My lungs burned and my disoriented body flailed until a strong hand closed over mine, yanking me up the few feet I needed to break the surface. I could barely see, even though the dawn was doing its best to alert me to my surroundings. My body was hefted out of the water when my lifeguard finally reached shallow enough ground. I was Baywatched out of the depths, my legs dangling as I clung to my hero.

“I feared you were lost, so I sent my servant to find you.”

My body froze when my vision cleared. I coughed into the shirt of the man who was certainly not Finn. I was smack in the arms of Philip. It was so shocking to see him in real life that I merely gawked up at him while he carried me toward the shore.

“I admit I forgot about your inability to swim. Apologies for the way Bakunawa brought you to safety. His body’s too large to get too close to the shore.”

My heart pounded in my chest, and the blood flowing through me felt like ice. I didn’t have my knife on me, and struggled to put the pieces of the plan together in my mind. I wanted to get it all over with, but I was so cold and inundated with holy-crap-I-almost-drowned that I couldn’t bring my muscles to reason. “My guide!” I protested, wriggling to get down and find Finn. My small effort of struggle was ignored, and Philip carried me to the very same hut he’d taken me to in my last dream.

“Your guide can swim, as you should’ve learned to do long ago.
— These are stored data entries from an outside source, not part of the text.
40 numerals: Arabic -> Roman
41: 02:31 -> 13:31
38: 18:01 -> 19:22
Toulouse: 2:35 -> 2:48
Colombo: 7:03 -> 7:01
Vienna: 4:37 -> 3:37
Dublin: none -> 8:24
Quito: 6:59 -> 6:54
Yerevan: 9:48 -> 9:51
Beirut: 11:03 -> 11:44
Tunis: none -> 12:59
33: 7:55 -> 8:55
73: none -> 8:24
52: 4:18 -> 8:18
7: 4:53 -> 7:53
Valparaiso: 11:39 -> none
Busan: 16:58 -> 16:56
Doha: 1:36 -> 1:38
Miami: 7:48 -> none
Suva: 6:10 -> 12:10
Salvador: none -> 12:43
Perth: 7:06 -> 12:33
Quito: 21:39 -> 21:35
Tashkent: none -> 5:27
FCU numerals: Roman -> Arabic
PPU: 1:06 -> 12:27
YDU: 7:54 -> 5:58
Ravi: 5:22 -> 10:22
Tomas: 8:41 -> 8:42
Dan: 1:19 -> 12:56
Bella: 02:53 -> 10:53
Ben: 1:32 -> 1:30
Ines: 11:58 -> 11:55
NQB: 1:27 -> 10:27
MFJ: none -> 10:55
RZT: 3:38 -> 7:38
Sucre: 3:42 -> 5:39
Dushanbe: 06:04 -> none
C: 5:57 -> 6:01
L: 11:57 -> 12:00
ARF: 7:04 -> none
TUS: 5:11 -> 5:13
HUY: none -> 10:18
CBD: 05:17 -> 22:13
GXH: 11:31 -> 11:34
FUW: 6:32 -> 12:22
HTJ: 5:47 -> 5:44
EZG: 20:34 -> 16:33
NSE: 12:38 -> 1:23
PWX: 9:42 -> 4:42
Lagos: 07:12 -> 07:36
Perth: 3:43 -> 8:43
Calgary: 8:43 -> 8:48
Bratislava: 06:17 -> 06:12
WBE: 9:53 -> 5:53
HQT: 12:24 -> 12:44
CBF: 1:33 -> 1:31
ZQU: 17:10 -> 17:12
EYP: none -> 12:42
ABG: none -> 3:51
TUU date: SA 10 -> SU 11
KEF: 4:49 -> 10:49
He’ll be able to rest along the shore, but he won’t be able to go past that tree there,” he motioned with a jerk of his head to a tall, branchless trunk to his left. It was barren, the bark stripped, leaving it sad and naked for all to see. The tree itself looked cursed, as the rest in the naked forest were. “There’s a heavy charm that marks my territory. You’re only here because I’m carrying you in myself. You wouldn’t be able to find it on your own if I weren’t here to help you. I would’ve explained it all to you earlier, but you haven’t been to sleep since we last parted.”

Philip glanced down at my wet and petrified face as Finn’s voice reached our ears from a few yards down the coastline. He was calling out my name, scared that I was lost in the ocean. I opened my mouth to reassure him that I was alright, but Philip shot me a deadly look that made me shrink in his arms. “She’s not your concern anymore,” he called to Finn. He didn’t pause for Finn’s anguished cries and war-laden threats. Philip’s grip on me tightened as he carried me deeper into the stripped and naked forest.